(Collected data)

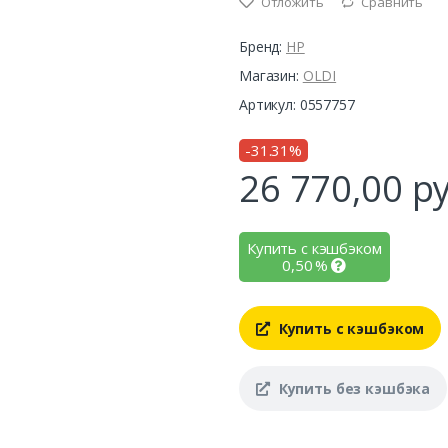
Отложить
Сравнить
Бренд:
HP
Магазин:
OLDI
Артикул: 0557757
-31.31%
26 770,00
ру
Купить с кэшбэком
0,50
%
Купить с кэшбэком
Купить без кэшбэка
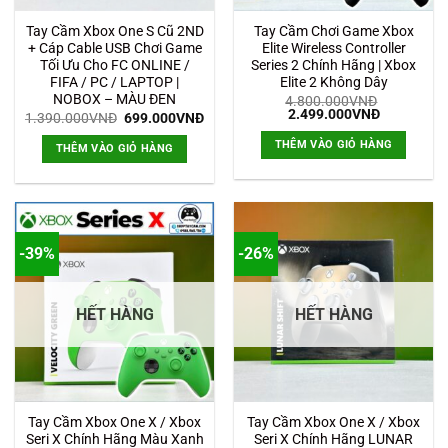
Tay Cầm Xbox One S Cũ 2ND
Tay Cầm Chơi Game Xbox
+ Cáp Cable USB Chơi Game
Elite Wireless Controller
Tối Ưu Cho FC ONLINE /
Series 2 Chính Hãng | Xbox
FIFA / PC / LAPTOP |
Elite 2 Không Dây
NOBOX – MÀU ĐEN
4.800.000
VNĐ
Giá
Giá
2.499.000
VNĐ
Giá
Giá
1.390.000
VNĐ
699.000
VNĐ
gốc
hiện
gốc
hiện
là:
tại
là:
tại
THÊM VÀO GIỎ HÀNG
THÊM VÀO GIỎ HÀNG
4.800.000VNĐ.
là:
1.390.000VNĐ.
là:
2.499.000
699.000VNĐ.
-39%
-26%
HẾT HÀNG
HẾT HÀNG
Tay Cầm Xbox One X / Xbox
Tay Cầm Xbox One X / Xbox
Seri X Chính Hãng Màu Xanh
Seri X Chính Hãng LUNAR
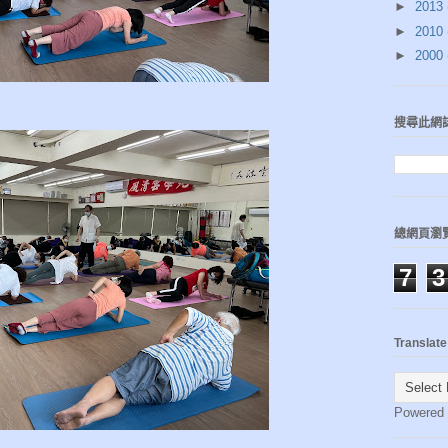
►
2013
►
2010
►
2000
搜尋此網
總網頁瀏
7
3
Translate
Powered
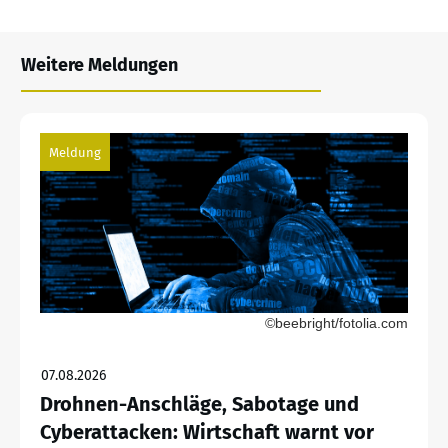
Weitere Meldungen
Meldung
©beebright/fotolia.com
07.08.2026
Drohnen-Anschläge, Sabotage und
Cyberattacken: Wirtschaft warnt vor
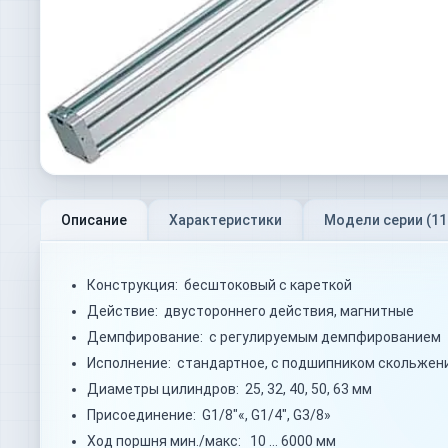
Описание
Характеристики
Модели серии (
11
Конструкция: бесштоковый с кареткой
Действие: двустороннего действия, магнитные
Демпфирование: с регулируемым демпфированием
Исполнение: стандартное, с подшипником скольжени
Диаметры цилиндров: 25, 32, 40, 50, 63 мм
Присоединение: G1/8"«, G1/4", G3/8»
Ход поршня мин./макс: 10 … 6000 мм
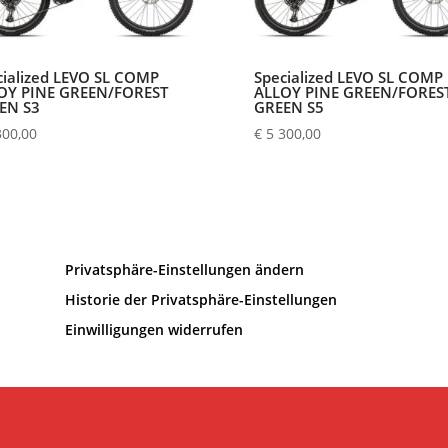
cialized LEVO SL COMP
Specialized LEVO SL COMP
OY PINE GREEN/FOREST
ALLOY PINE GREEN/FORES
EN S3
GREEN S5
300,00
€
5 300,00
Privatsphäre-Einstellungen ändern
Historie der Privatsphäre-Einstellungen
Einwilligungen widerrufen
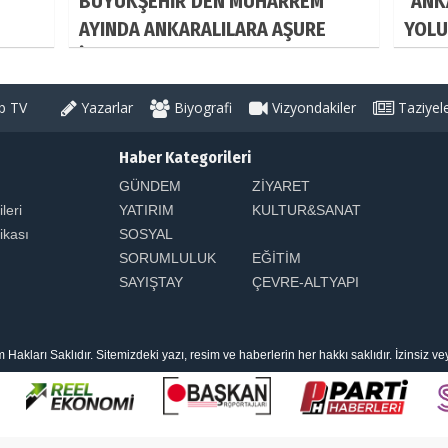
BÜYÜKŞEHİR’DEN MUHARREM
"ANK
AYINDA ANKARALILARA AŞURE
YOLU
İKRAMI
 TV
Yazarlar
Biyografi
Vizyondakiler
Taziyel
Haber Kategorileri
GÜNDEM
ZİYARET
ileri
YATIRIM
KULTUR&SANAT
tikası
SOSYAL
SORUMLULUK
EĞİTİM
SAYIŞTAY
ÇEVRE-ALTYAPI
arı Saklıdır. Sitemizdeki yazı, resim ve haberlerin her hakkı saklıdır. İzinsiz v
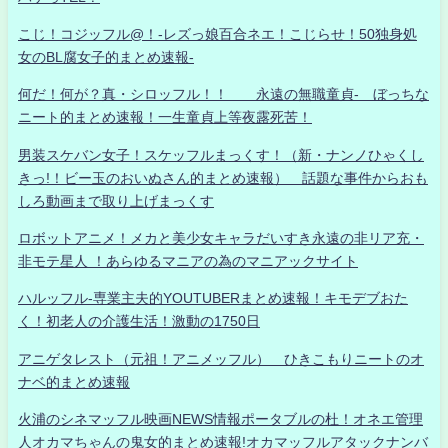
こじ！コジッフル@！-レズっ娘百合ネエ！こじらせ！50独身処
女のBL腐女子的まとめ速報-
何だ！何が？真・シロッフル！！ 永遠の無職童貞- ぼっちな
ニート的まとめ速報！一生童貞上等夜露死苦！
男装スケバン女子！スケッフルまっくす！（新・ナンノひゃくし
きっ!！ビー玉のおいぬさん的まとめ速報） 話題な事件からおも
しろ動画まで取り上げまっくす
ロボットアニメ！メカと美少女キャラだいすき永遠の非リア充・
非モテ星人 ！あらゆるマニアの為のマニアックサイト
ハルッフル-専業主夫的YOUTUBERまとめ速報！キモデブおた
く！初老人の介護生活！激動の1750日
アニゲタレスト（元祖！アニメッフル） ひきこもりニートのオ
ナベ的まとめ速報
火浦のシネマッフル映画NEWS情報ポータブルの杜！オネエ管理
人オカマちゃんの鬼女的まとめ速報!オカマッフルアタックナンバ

What is required.
Please give a word-for-word transcript of the lines from the one holding "Historie der Privatsphäre-Einstellungen" through the final line of the entries, both ends kept, with no pictures.

Solution to the problem.
Historie der Privatsphäre-Einstellungen
Einwilligungen widerrufen
BÜYÜKŞEHİR’DEN MUHARREM
"ANK
AYINDA ANKARALILARA AŞURE
YOLU
İKRAMI
 TV
Yazarlar
Biyografi
Vizyondakiler
Taziyel
Haber Kategorileri
GÜNDEM
ZİYARET
ileri
YATIRIM
KULTUR&SANAT
tikası
SOSYAL
SORUMLULUK
EĞİTİM
SAYIŞTAY
ÇEVRE-ALTYAPI
arı Saklıdır. Sitemizdeki yazı, resim ve haberlerin her hakkı saklıdır. İzinsiz v
こじ！コジッフル@！-レズっ娘百合ネエ！こじらせ！50独身処
女のBL腐女子的まとめ速報-
何だ！何が？真・シロッフル！！ 永遠の無職童貞- ぼっちな
ニート的まとめ速報！一生童貞上等夜露死苦！
男装スケバン女子！スケッフルまっくす！（新・ナンノひゃくし
きっ!！ビー玉のおいぬさん的まとめ速報） 話題な事件からおも
しろ動画まで取り上げまっくす
ロボットアニメ！メカと美少女キャラだいすき永遠の非リア充・
非モテ星人 ！あらゆるマニアの為のマニアックサイト
ハルッフル-専業主夫的YOUTUBERまとめ速報！キモデブおた
く！初老人の介護生活！激動の1750日
アニゲタレスト（元祖！アニメッフル） ひきこもりニートのオ
ナベ的まとめ速報
火浦のシネマッフル映画NEWS情報ポータブルの杜！オネエ管理
人オカマちゃんの鬼女的まとめ速報!オカマッフルアタックナンバ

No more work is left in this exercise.